AIM OF THE EXERCISE: How many of the lines in the data contain "elements"? Give only the number.
(ENTRIES PROVIDED)
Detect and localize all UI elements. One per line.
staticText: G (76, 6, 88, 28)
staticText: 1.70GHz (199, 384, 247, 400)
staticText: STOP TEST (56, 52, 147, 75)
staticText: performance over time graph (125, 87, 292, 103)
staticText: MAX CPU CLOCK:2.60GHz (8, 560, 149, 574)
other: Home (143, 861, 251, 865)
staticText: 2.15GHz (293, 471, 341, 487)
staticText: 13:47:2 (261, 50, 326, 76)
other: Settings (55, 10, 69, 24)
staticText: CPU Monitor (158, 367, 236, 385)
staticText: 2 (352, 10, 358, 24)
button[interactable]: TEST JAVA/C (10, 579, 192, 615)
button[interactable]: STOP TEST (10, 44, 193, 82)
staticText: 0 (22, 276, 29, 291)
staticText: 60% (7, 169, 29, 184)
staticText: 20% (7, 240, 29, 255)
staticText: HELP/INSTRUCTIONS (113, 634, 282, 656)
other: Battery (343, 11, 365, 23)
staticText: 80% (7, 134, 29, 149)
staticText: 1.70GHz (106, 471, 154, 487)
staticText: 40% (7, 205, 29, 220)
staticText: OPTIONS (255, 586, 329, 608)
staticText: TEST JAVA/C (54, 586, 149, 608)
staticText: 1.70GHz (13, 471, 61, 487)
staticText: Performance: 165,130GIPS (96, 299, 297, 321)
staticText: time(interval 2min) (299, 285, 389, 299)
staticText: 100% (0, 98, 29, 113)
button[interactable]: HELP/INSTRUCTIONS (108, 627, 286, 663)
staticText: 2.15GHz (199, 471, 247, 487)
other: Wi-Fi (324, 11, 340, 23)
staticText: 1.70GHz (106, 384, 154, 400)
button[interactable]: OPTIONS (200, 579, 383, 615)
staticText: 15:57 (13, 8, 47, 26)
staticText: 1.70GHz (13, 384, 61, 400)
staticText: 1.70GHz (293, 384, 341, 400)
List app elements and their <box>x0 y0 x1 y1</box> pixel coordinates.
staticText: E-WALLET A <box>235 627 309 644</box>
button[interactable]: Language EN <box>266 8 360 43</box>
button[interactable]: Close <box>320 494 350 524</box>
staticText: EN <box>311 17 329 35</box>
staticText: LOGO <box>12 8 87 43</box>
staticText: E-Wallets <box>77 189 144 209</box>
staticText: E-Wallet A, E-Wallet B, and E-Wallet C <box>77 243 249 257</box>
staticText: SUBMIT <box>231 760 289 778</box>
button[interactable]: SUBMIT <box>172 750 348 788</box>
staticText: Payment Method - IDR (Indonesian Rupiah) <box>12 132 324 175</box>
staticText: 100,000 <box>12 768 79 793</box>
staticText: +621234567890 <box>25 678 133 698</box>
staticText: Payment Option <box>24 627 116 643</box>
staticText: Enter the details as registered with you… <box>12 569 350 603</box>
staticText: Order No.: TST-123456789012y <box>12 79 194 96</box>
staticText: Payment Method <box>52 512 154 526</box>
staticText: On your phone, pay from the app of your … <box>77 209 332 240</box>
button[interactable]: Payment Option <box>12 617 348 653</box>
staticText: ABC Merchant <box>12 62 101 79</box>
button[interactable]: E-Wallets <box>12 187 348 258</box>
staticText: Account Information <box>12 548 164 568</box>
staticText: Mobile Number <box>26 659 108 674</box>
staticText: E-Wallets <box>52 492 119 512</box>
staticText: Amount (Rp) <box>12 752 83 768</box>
(End ENTRIES PROVIDED)
(ENTRIES PROVIDED)
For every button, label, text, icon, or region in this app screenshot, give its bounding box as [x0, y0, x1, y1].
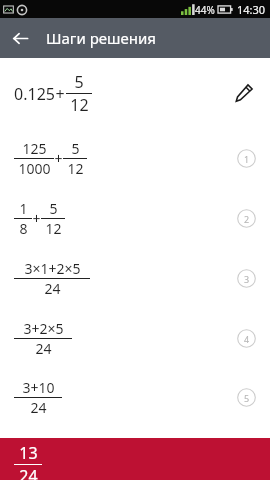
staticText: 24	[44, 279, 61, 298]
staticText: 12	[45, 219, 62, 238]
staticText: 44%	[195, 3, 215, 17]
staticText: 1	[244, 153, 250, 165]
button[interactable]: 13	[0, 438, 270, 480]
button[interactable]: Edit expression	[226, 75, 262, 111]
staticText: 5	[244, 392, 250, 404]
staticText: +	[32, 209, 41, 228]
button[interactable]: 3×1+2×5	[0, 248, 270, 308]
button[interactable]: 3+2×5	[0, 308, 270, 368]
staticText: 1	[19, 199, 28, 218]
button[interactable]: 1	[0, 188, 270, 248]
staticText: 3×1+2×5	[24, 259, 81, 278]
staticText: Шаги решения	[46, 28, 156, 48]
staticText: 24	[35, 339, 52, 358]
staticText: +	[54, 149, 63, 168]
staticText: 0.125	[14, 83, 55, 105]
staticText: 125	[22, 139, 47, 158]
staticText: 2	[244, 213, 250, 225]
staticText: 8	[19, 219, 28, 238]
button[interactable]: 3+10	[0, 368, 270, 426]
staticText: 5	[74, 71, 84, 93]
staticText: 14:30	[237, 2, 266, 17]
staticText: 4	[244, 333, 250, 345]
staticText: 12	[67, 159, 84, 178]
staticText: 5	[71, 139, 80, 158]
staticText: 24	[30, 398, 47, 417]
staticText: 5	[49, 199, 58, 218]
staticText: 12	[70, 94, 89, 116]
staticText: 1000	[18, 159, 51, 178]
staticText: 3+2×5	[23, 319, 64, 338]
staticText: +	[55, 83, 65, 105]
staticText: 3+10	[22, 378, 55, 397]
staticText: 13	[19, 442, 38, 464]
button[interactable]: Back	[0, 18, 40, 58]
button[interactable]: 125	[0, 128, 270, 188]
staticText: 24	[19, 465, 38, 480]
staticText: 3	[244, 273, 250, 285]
(End ENTRIES PROVIDED)
(ENTRIES PROVIDED)
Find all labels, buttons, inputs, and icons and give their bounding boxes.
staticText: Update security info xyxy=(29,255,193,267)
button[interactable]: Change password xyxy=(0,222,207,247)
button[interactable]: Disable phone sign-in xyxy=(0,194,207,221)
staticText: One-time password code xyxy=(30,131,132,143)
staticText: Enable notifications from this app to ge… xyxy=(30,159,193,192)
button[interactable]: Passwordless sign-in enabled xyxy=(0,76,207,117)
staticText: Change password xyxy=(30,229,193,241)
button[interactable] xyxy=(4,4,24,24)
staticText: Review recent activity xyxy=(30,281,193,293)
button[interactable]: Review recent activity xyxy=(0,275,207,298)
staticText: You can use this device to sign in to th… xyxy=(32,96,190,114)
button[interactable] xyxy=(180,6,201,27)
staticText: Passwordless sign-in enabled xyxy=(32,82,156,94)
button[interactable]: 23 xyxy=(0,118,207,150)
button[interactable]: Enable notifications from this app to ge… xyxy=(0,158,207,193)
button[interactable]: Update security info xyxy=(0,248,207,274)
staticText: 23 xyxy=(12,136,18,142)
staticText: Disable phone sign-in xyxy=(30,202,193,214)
(End ENTRIES PROVIDED)
FINISHED TASK: 2